Transcribe this listing exactly; omit the pictures.

• [Data below]
○ ○ ○

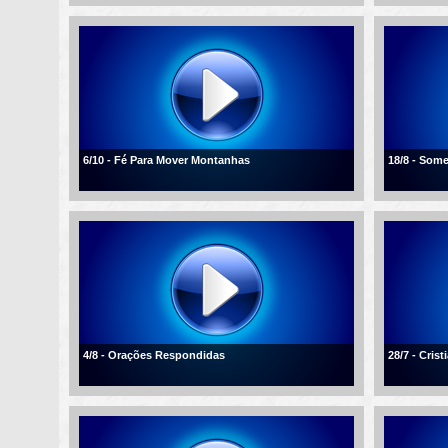
6/10 - Fé Para Mover Montanhas
18/8 - Som
4/8 - Orações Respondidas
28/7 - Cris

○ ○ ○

• [Solution for this task]
6/10 - Fé Para Mover Montanhas
18/8 - Som
4/8 - Orações Respondidas
28/7 - Cris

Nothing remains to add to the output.